A.T. : Le bassiste assez talentueux nous a quitté. On s’est retrouvé à quatre… Et puis, on chantait en anglais et aucun label voulait nous relayer. Nantes était loin de Paris. Pour y arriver, il fallait monter à la capitale. Au contraire, avec les Trans et cette organisation autour de Marquis de Sade, Rennes avait su créer un lien avec Paris, et donc les médias et les labels. A un moment donné, on m’a proposé de jouer avec Octobre de Frank Darcel et je suis parti. Parallèlement, Pierre Thomas et Pierre Corneau de Private Joke rejoignent Marc Seberg.
Puis vous rencontrez Etienne Daho.
A.T. : Oui. Mais après son premier album qu’il va réaliser avec la réplique de Marquis de Sade. Je ne participe pas à ce disque. Je suis toujours à Nantes. Quand je reviens, je fais pas mal de démo dont un titre qui plait beaucoup : « Le grand sommeil ». On m’invite à rejoindre Etienne Daho. A cette époque, ça commence à bien fonctionner pour lui.

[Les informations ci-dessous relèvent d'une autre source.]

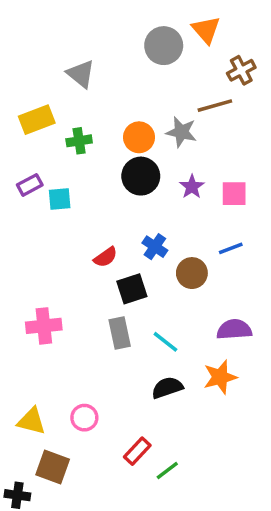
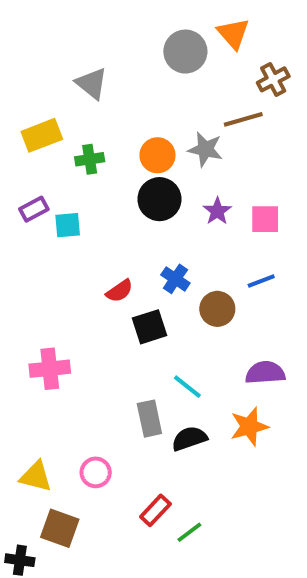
gray rectangle: (120, 333) -> (149, 419), moved

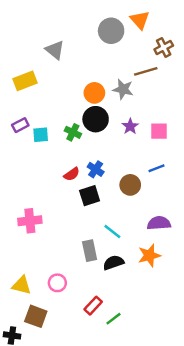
green cross: (90, 159) -> (73, 132), moved, turned 35
blue cross: (175, 279) -> (96, 169), moved

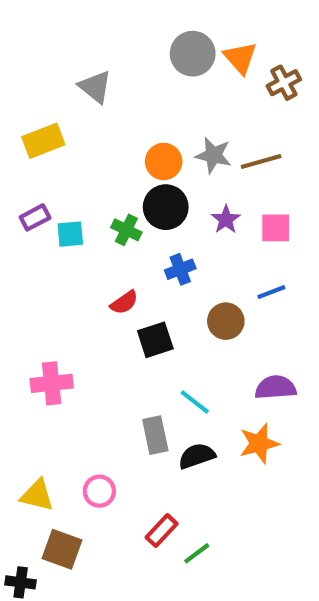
orange triangle: (140, 20) -> (240, 58), moved
brown line: (146, 71) -> (261, 161), moved
blue cross: (96, 169) -> (180, 269), moved, turned 35

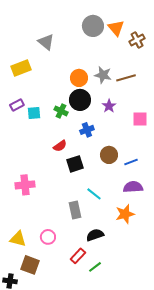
pink square: (276, 228) -> (140, 119), moved
blue line: (271, 292) -> (131, 162), moved
black semicircle: (197, 456) -> (95, 235), moved

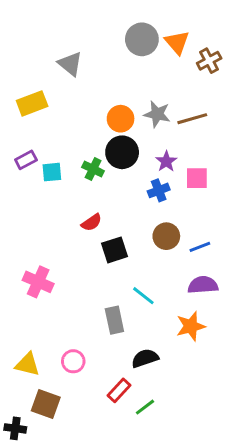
pink square: (140, 119) -> (197, 178), moved
blue cross: (87, 130) -> (159, 190), moved
pink cross: (25, 185) -> (38, 282), turned 30

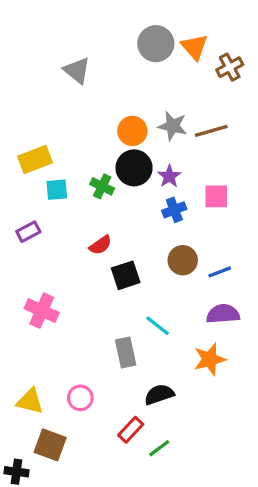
yellow rectangle: (32, 103) -> (35, 159), moved
purple rectangle: (26, 160) -> (28, 232), moved
purple star: (166, 161) -> (169, 176), moved

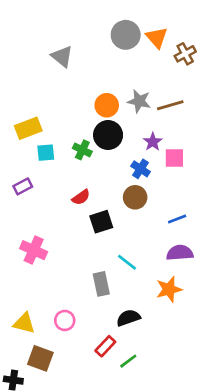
purple star: (169, 176) -> (153, 142), moved
blue cross: (174, 210) -> (141, 169), turned -36
brown circle: (183, 260) -> (135, 197), moved

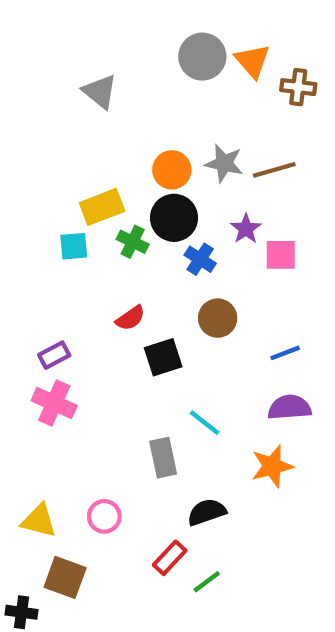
brown cross: (185, 54) -> (298, 87), turned 35
yellow rectangle: (28, 128) -> (102, 207), moved
blue cross: (141, 169) -> (200, 259), moved
purple rectangle: (23, 186) -> (54, 355), moved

Sur l’album, il y a le titre « Belmondo ». Un autre versant de la nostalgie ?
A.T. : C’est un peu la nostalgie des annéées 60. Avec Dorléac, le film Rio. J’ai même enregistré un disque à Rio. J’ai adoré. « Belmondo », c’est tout ça. Et c’est aussi un des acteurs qu’aimait bien mon père. Dans la musique du morceau, il y a aussi ce petit côté comédie musicale.
Et pourquoi « Rue de la Croix Nivert » ?
A.T. : Il est difficile de donenr des explications. J’ai mes raisons, mais… C’est le souvenirs de moments agréables et différents qui sont à jamais passé.
Avec le temps, vos attaches sont parisiennes ou normandes ?
A.T. : C’est une bonne question. J’aime bien Paris. Je me sens bien en Normandie aussi.
Vous avez gardé des contacts avec la scène rennaise ?
A.T. : Frank Darcel oui, de loin en loin. Pierre Corneau aussi, Pierre Thomas, Dargelos… Mais je ne suis pas resté longtemps à Rennes. Et je n’y suis jamais vraiment retourné. Nantes non plus d’ailleurs. Mais je vais en Bretagne !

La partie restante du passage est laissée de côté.